Re: NFS 4.1 RECLAIM_COMPLETE FS failed error in combination with ESXi client

Thu Mar 8 22:54:21 UTC 2018

NAGY Andreas wrote:
>Thanks you, really great how fast you adapt the source/make patches for this. Saw so many >posts were people did not get NFS41 working with ESXi and FreeBSD and now I have it already >running with your changes.
>
>I have now compiled the kernel with all 4 patches, and it works now.
Ok. Sounds like we are making progress. It also takes someone willing to test patches, so
thanks for doing so.
>Some problems are still left:
>
>- the "Server returned improper reason for no delegation: 2" warnings are still in the >vmkernel.log.
>                2018-03-08T11:41:20.290Z cpu0:68011 opID=488969b0)WARNING: NFS41: >NFS41ValidateDelegation:608: Server returned improper reason for no delegation: 2
I'll take another look and see if I can guess why it doesn't like "2" as a reason for not
issuing a delegation. (As noted before, I don't think this is serious, but???)

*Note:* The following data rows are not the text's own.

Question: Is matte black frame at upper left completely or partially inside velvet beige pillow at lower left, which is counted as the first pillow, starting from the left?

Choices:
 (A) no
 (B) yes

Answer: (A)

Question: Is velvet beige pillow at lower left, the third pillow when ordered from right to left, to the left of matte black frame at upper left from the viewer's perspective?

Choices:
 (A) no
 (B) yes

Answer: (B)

>- can't delete a folder with the VMware host client datastore browser:
 >               2018-03-08T11:34:00.349Z cpu1:67981 opID=f5159ce3)WARNING: NFS41: >NFS41FileOpReaddir:4728: Failed to process READDIR result for fh 0x43046e4cb158: Transient >file system condition, suggest retry
[more of these snipped]
>                2018-03-08T11:34:00.352Z cpu1:67981 opID=f5159ce3)WARNING: UserFile: 2155: >hostd-worker: Directory changing too often to perform readdir operation (11 retries), >returning busy
This one is a mystery to me. It seemed to be upset that the directory is changing (I
assume either the Change or ModifyTime attributes). However, if entries are being
deleted, the directory is changing and, as far as I know, the Change and ModifyTime
attributes are supposed to change.
I might try posting on nfsv4 at ietf.org in case somebody involved with this client reads
that list and can explain what this is?

>- after a reboot of the FreeBSD machine the ESXi does not restore the NFS datastore again >with following warning (just disconnecting the links is fine)
>                2018-03-08T12:39:44.602Z cpu23:66484)WARNING: NFS41: NFS41_Bug:2361: BUG - >Invalid BIND_CONN_TO_SESSION error: NFS4ERR_NOTSUPP
Hmm. Normally after a server reboot, the clients will try some RPC that starts with a
Sequence (the session op) and the server will reply NFS4ERR_BAD_SESSION.
This triggers recovery in the client.
The BindConnectiontoSession operation is done in an RPC by itself, so there is no
Sequence op to trigger NFS4ERR_BAD_SESSION.
Maybe this client expects to see NFS4ERR_BAD_SESSION for the BindConnectiontoSession.
I'll post a patch that modifies the BindConnectiontoSession to do that.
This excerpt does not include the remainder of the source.